Find all elements contains attribute

$elements = $domFinder->findAttrLike('my-att', 'some-')->all();

Find first element contains attribute

$element = $domFinder->findAttrLike('my-att', 'some-')->first();
// or
$element = $domFinder->findFirstAttrLike('my-att', 'some-');

Find all div tag element contains attribute

$divs = $domFinder->find('div')->attrLike('my-att', 'some-')->all();

Find first div tag element contains attribute

$div = $domFinder->find('div')->attrLike'my-att', 'some-')->first();

For getting element by its key position

$div = $domFinder->find('div')->attrLike('my-att', 'some-')->get(1); // This will return 2nd element

8. Regex Extraction

To extract particular item from html, consider this sample html

$html = '<div class="section">
			<script>var data={"name": "my name", "id":12345};</script>
		</div>';
$domFinder = new Amsify42\DOMFinder\DOMFinder();
$domFinder->loadHTML($html);

$section = $domFinder->findFirstByClass('section');
if($section)
{
	$data = $section->extractByRegex("/data\=(.*?)\;</"); // Here you will get js dictionary data
}

For extracting multiple instances of data by regex, pass 2nd parameter as true

$html = '<div class="section">
			<some-element class="some-class">{"name": "name one", "id":1}</some-element>
			<some-element class="some-class">{"name": "name two", "id":2}</some-element>
			<some-element class="some-class">{"name": "name three", "id":3}</some-element>
		</div>';
$domFinder = new Amsify42\DOMFinder\DOMFinder();
$domFinder->loadHTML($html);

$section = $domFinder->findFirstByClass('section');
if($section)
{
	$data = $section->extractByRegex("/class=\"some-class\">(.*?)\<\//", true); // Here you will get multiple js dictionary data as array
}

You can also pass multiple regex as array for multi level check and extraction

$data = $section->extractByRegex(["/<some-element(.*?)some-element>/", "/class=\"some-class\">(.*?)\<\//"], true);

9. Element methods

These are the methods you can use at element level

<ul class="list-items">
	<li>Item one</li>
	<li>Item two</li>
	<li>Item three</li>
</ul>	
$ul = $domFinder->getElement('ul');
// or
$ul = $domFinder->findFirst('ul');

For getting outer and inner HTML of element, you can use these methods

echo $ul->outerHTML();

Outer html will print

<ul class="list-items">
	<li>Item one</li>
	<li>Item two</li>
	<li>Item three</li>
</ul>
echo $ul->innerHTML();

Inner html will print

<li>Item one</li>
<li>Item two</li>
<li>Item three</li>

10. Multi Level Finder

This section is to demonstrate how the dom finder works at multi level.

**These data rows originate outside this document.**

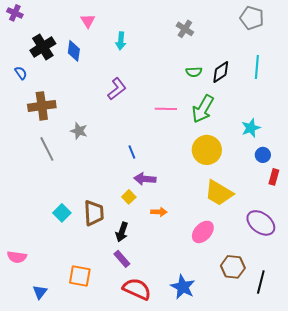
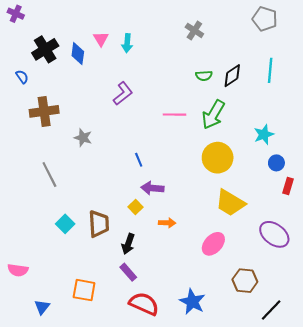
pink triangle: (88, 21) -> (101, 39), moved
gray line: (47, 149) -> (49, 174), moved
black line: (261, 282) -> (271, 310), moved, turned 30

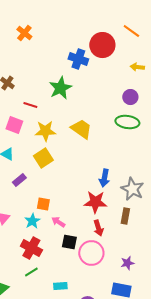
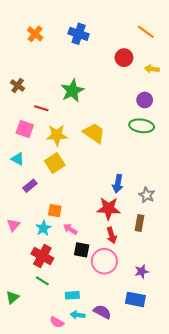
red circle: (102, 45) -> (124, 58), moved, size x0.7
blue cross: (78, 59) -> (79, 34), moved
gray star: (132, 189) -> (147, 195), size x0.7
green line: (31, 272) -> (42, 281), turned 64

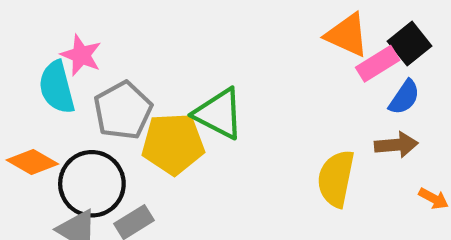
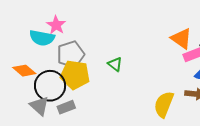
cyan semicircle: (57, 87) -> (42, 38), turned -75
green triangle: (219, 114) -> (115, 64), size x0.6
yellow pentagon: (173, 144) -> (75, 75), moved

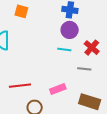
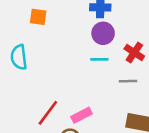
red line: (20, 86) -> (48, 113), turned -40
pink rectangle: (58, 89) -> (82, 115), moved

<div class="parent-class">
	<div class="child-class">
		<ul class="list">
			<li class="item">one</li>
			<li class="item">two</li>
			<li class="item">three</li>
		</ul>
	</div>
	<div class="child-class">
		<ul class="list">
			<li class="item">one</li>
			<li class="item">two</li>
			<li class="item">three</li>
		</ul>
	</div>
</div>

Simple

$uls = $domFinder->find('div')->byClass('child-class')->find('ul')->all();
// or
$uls = $domFinder->find('div')->byClass('child-class')->findAll('ul');

The above query is same as DomXPath

$uls = $domFinder->finder()->query("/div[@class='child-class']/ul");

You will get all the ul elements

if($uls->length)
{
	foreach($uls as $ul)
	{
		var_dump($ul);
	}
}

Element Level

This approach actually creates DOMFinder instance at each element level when you try to do query.

$div = $domFinder->find('div')->byClass('parent-class')->first();
if($div)
{
	$divs = $div->find('div')->byClass('child-class')->all(); // At this level DOMFinder instance will be created and assigned to this element
	if($divs->length)
	{
		echo $divs->length;
	}
}